The task: Look through the entries. Copy each line that has the word "provide".

Collection entries:
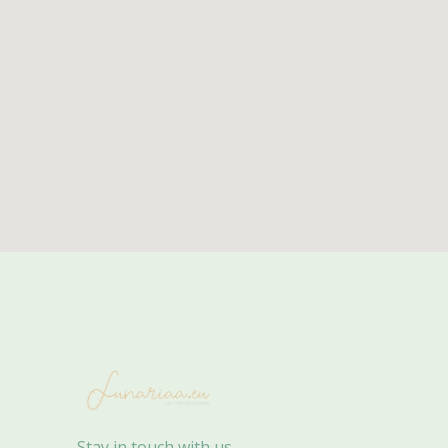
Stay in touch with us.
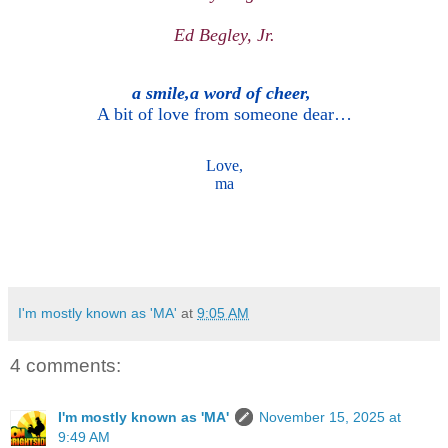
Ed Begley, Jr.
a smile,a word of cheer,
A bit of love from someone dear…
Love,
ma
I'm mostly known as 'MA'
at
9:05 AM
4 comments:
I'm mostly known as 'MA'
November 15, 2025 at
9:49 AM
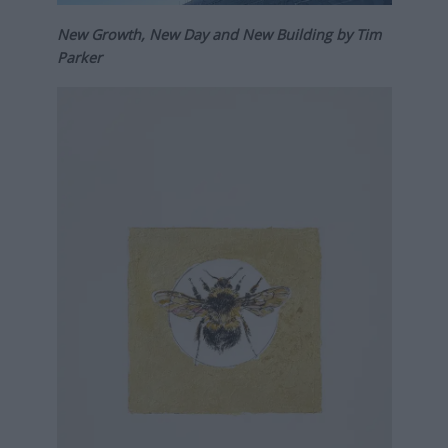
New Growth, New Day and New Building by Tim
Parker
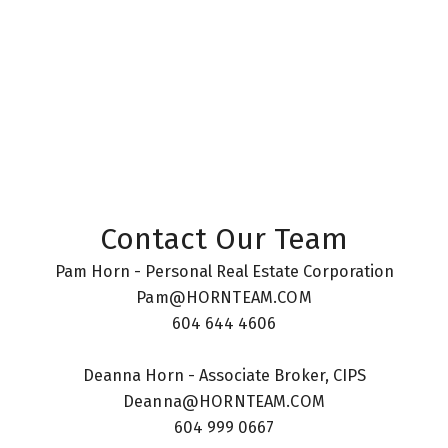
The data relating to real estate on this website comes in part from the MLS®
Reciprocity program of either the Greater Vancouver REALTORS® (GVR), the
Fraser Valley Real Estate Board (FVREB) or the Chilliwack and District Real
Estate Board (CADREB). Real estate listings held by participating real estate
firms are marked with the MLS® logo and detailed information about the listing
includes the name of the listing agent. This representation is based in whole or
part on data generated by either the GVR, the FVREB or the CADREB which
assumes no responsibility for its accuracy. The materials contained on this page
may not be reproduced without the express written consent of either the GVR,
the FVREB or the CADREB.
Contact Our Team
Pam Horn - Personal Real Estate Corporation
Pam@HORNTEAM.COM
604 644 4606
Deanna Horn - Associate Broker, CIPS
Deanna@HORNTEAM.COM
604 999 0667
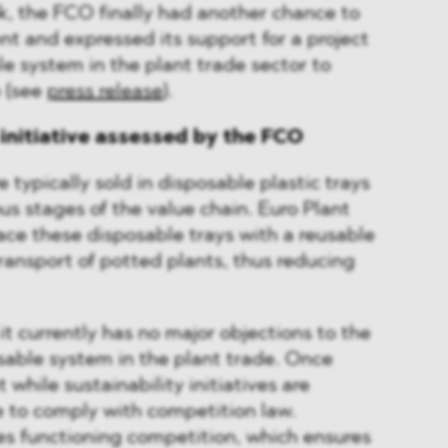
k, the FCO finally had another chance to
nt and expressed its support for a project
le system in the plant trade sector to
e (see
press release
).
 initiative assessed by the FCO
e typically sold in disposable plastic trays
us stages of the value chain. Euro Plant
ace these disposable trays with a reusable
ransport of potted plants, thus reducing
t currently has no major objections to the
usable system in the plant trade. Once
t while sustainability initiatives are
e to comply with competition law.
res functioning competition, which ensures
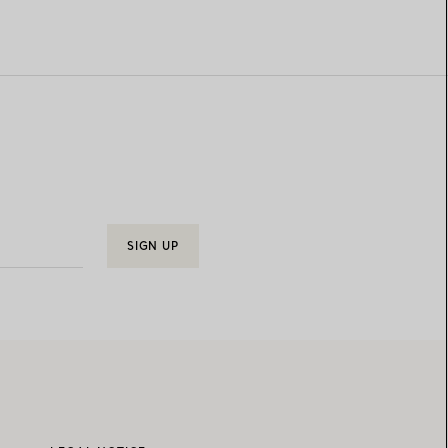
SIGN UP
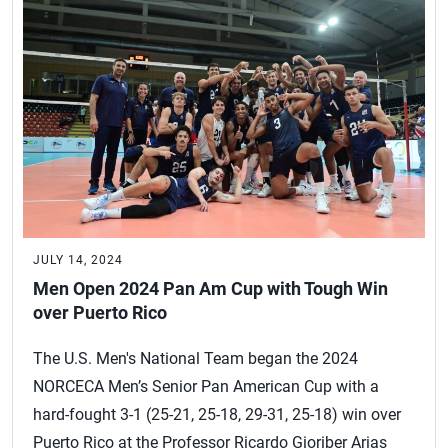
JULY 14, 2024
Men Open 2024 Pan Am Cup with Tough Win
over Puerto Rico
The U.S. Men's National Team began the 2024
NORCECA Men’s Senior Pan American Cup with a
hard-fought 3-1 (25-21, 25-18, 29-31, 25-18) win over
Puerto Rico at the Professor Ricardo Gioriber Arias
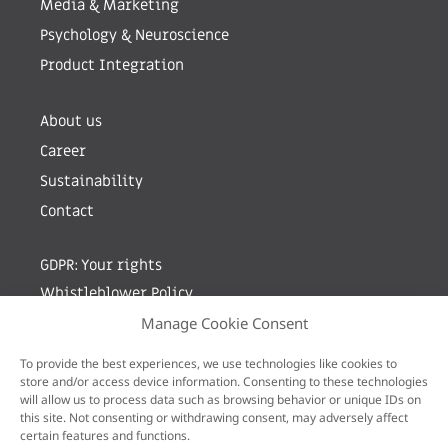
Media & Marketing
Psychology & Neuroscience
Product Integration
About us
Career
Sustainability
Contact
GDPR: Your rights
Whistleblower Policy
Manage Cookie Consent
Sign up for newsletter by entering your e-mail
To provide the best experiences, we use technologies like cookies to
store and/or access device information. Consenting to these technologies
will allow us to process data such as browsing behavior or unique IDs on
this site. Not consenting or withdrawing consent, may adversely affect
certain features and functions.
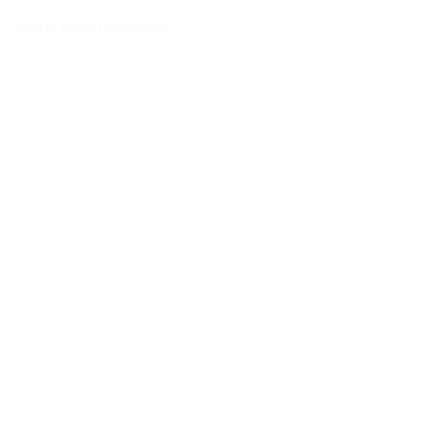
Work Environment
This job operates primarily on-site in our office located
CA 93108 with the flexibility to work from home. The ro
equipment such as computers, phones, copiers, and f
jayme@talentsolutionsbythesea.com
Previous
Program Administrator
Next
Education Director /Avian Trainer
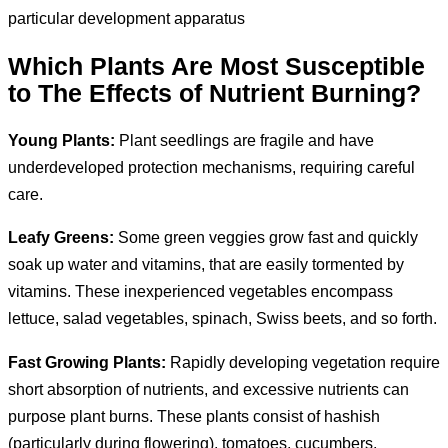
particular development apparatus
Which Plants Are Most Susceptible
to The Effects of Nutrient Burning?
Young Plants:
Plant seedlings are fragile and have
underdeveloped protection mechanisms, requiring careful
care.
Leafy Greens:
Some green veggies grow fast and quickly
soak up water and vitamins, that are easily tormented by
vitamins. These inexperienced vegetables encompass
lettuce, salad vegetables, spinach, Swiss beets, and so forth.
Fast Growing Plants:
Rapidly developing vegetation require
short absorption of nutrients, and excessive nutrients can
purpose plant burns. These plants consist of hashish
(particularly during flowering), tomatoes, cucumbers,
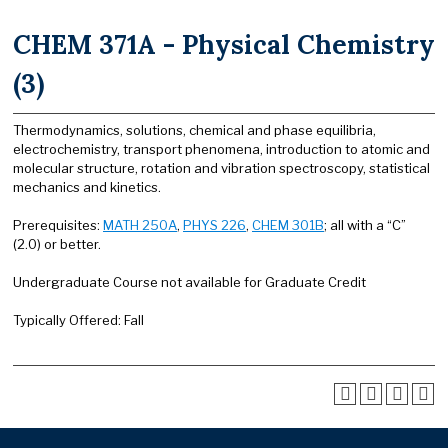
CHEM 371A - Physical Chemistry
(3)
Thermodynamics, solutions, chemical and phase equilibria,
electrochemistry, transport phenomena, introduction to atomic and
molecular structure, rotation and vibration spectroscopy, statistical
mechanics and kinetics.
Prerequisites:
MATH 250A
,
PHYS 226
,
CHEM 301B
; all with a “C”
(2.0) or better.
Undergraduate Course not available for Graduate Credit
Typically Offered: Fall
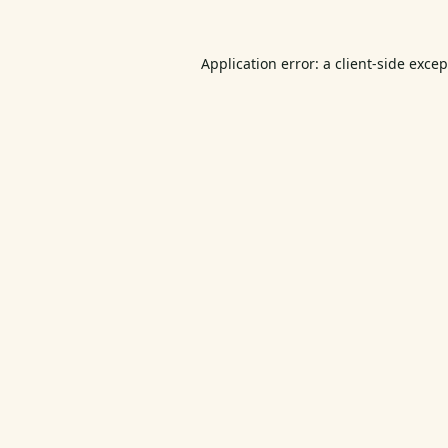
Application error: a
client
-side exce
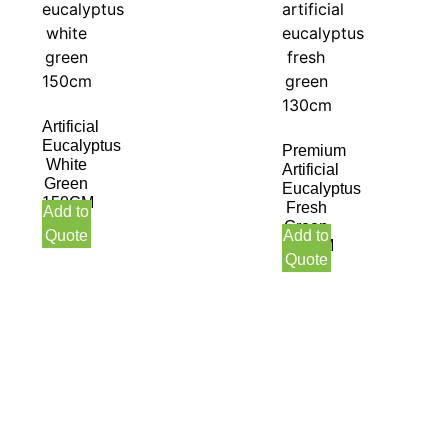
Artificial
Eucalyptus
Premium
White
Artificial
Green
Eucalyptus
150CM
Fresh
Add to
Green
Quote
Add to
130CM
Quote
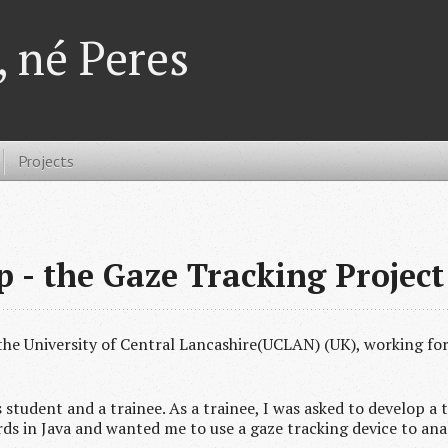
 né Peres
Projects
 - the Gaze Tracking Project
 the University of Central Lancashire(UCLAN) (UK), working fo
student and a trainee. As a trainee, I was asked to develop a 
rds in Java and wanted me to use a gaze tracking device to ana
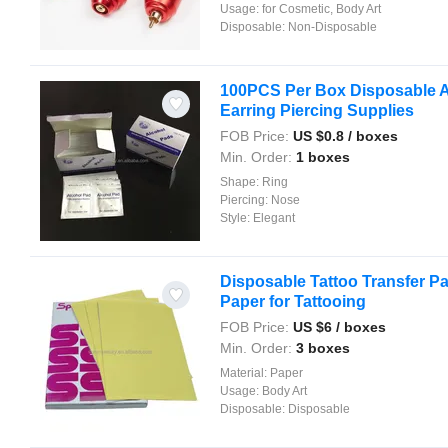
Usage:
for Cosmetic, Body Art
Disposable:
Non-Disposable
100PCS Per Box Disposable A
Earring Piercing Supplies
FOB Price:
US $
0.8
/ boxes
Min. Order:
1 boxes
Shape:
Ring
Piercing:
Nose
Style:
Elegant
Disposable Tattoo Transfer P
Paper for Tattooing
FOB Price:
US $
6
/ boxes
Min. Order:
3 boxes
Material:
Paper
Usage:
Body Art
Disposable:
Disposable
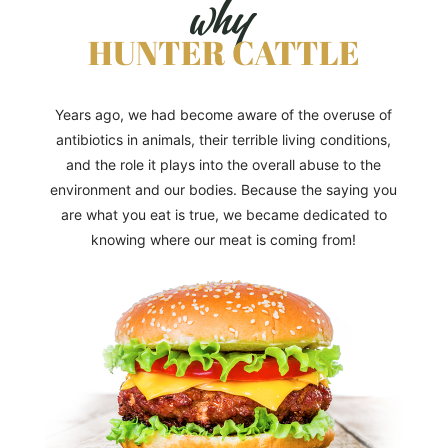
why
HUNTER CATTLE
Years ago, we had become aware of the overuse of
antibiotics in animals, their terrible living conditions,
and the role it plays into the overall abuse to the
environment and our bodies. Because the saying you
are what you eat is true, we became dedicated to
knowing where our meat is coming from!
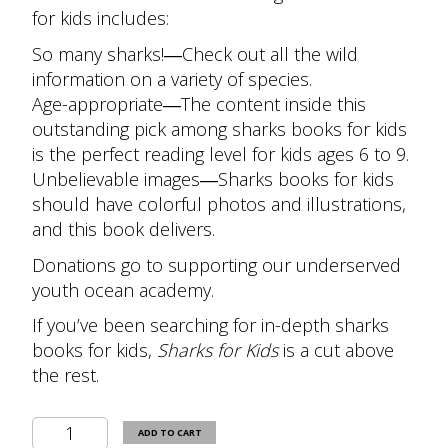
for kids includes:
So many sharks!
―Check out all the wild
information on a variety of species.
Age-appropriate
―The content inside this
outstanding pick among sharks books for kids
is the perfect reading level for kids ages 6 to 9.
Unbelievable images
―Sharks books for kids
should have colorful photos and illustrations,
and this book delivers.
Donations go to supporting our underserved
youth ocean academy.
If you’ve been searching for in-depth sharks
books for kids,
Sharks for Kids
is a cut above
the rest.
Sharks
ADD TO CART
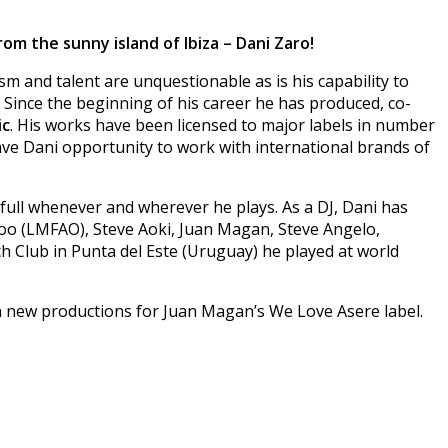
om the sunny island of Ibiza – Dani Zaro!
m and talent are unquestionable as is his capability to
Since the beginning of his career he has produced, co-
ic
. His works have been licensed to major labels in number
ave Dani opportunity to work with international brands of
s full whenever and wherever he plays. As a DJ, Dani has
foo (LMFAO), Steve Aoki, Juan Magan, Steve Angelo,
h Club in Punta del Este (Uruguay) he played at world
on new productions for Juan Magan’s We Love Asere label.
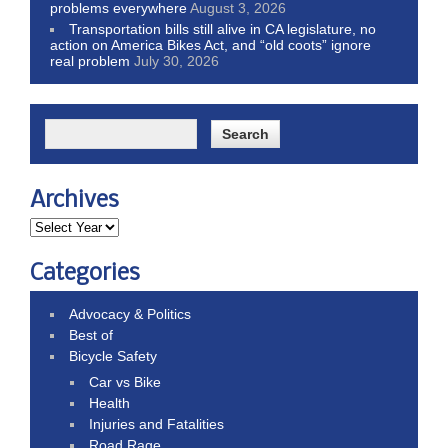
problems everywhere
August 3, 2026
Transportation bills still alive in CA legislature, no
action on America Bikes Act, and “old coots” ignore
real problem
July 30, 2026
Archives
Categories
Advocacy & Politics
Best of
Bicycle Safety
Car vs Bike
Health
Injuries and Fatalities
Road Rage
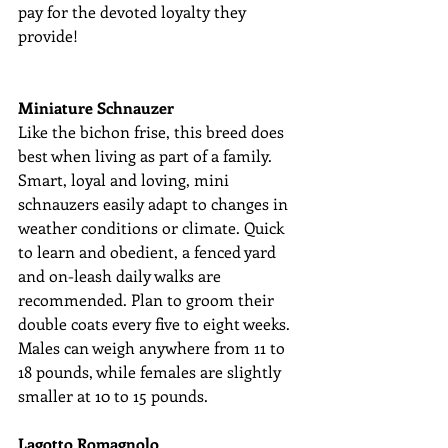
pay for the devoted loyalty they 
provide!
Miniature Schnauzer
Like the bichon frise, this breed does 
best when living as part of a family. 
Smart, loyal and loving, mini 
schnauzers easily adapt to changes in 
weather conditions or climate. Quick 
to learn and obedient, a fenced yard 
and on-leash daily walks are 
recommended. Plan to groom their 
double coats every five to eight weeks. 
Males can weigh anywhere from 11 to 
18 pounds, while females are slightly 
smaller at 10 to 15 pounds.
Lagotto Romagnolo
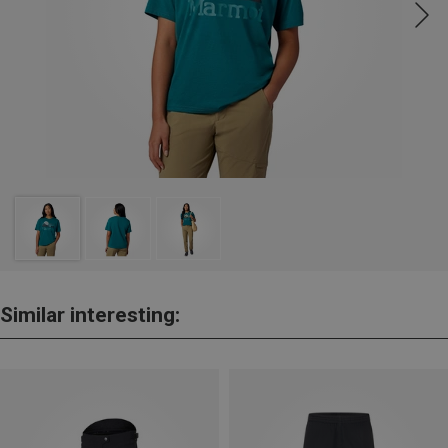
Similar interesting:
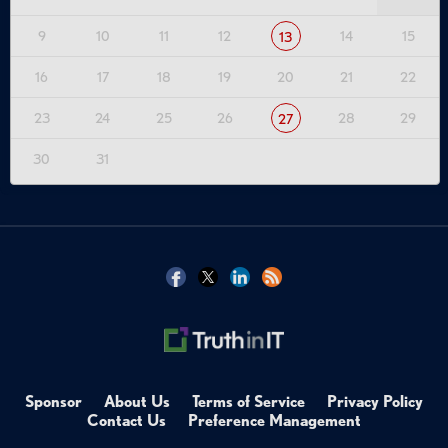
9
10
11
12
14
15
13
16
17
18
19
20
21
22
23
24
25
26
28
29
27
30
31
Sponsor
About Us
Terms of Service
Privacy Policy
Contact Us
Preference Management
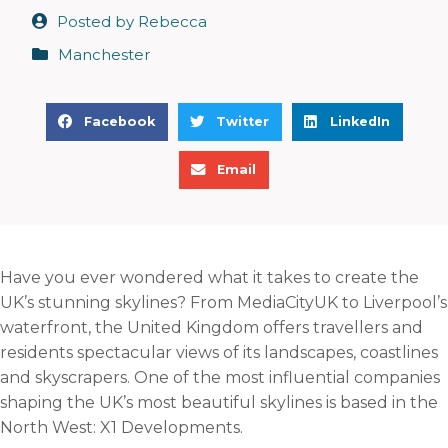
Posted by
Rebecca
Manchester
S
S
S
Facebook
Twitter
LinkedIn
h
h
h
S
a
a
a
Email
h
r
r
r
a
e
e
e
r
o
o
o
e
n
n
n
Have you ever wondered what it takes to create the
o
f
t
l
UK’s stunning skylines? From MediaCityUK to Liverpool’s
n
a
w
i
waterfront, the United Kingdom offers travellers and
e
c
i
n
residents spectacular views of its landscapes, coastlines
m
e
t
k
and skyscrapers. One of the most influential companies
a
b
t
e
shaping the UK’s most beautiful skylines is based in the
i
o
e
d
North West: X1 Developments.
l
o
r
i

Response for this exercise:
To provide the best experiences, we use technologies like cookies to
provide!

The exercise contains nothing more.